Projecto de Resolução N.º 2046/XIII

Em defesa da plena soberania nacional em matérias de política fiscal

Em defesa da plena soberania nacional em matérias de política fiscal

Os impostos têm como objetivo central o financiamento do Orçamento do Estado e das escolhas políticas, económicas e sociais, desempenhando ainda uma importante função redistributiva visando garantir uma repartição mais justa e equitativa da riqueza nacional.

A capacidade de criar, alterar ou extinguir impostos e de determinar a sua natureza, âmbito e limites é um elemento central da soberania de um Estado. Abdicar, mesmo que parcialmente, desta capacidade, transferindo-a para entidades supranacionais, compromete a soberania do Estado, limitando as suas escolhas, designadamente no que diz respeito ao exercício das suas funções, incluindo as funções sociais, e à definição de políticas de repartição de riqueza.

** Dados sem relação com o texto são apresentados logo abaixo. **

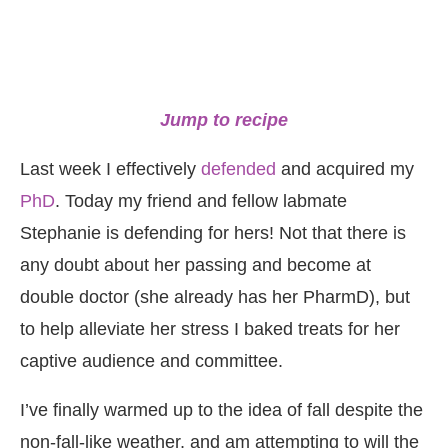
Jump to recipe
Last week I effectively
defended
and acquired my
PhD
. Today my friend and fellow labmate
Stephanie is defending for hers! Not that there is
any doubt about her passing and become at
double doctor (she already has her PharmD), but
to help alleviate her stress I baked treats for her
captive audience and committee.
I’ve finally warmed up to the idea of fall despite the
non-fall-like weather, and am attempting to will the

No âmbito do processo de integração capitalista da União Europeia, moldado aos interesses dos grandes grupos económicos e financeiros, importantes competências soberanas dos Estados-membros foram sendo paulatinamente “transferidas” para instituições da União Europeia.
As competências em matéria fiscal não escaparam a este processo de concentração do poder político e económico nas instituições supranacionais da UE, determinado e em função dos interesses das suas grandes potências. Com o alegado objetivo de garantir o bom funcionamento do mercado único, a União Europeia assumiu competências, embora limitadas, em matérias de tributação indireta.

Mais concretamente, o Tratado sobre o Funcionamento da União Europeia, no seu artigo n.º 113, determina: «O Conselho, deliberando por unanimidade, de acordo com um processo legislativo especial, e após consulta do Parlamento Europeu e do Comité Económico e Social, adota as disposições relacionadas com a harmonização das legislações relativas aos impostos sobre o volume de negócios, aos impostos especiais de consumo e a outros impostos indiretos, na medida em que essa harmonização seja necessária para assegurar o estabelecimento e o funcionamento do mercado interno e para evitar as distorções de concorrência».

O facto de estas competências serem atualmente limitadas, não deve iludir o facto de que há um processo em curso para as alargar, quer no âmbito, quer na forma de deliberação, limitando ou mesmo privando os Estados-membros de um instrumento fundamental de exercício da soberania e de afirmação da sua independência.

No imediato, o objetivo da Comissão Europeia parece ser o de substituir, nas deliberações do Conselho sobre matérias fiscais, a exigência de unanimidade por uma maioria qualificada no processo de decisão.

Entende o PCP que o princípio da unanimidade não deve ser posto em causa. Este princípio, que coloca os Estados em pé de igualdade no processo decisório, constitui um instrumento imprescindível de defesa dos interesses nacionais, contra a imposição supranacional de orientações e decisões contrárias a esses interesses. Passar da aprovação por unanimidade para maioria qualificada é passar de uma situação em que o voto de um país tem a capacidade de salvaguardar a sua soberania, para uma situação em que passam outros a determinar as opções quanto às suas políticas. É passar de uma situação em que cada país vale o mesmo no processo de decisão para um cenário em que o voto de alguns dos países maiores vale mais do que o voto de outros países mais pequenos. Ou seja, o fim do princípio da unanimidade apenas reforçará o poder das principiais potências, com destaque para a Alemanha, acentuando assim a desigualdade entre os Estados-membros já hoje existente em termos de poder decisório na União Europeia.

Depois de perder a sua soberania monetária e cambial, com o Euro, depois de ver fortemente limitada a soberania orçamental, com a panóplia de regras e de constrangimentos associados ao Pacto de Estabilidade e Crescimento e ao Tratado Orçamental, depois de perder o poder de controlo e de supervisão do respetivo sistema bancário, com a União Bancária, pretende-se agora usurpar a Portugal a soberania no plano fiscal, limitando ou privando o Estado de capacidade de intervenção ao nível do investimento público, da redistribuição da riqueza e da prestação pública de serviços e bens de qualidade.
Portugal não só não deve alienar novas parcelas de soberania, como deve recuperar aquelas que foram alienadas no passado, em particular aquelas respeitantes a matérias fiscais.

Pelo exposto, nos termos da alínea b) do artigo 156.º da Constituição e da alínea b) do n.º 1 do artigo 4.º do Regimento, os Deputados do Grupo Parlamentar do PCP propõem que a Assembleia da República adote a seguinte resolução:

Resolução
A Assembleia da República recomenda ao Governo que adote as diligências necessárias, junto das instituições da União Europeia, ao reconhecimento de que as matérias de política fiscal são uma competência soberana e exclusiva dos Estados-membros, rejeitando uma qualquer alienação desta competência soberana para as instituições supranacionais da União Europeia promovendo a revogação de normas dos tratados da União Europeia que disponham em sentido contrário.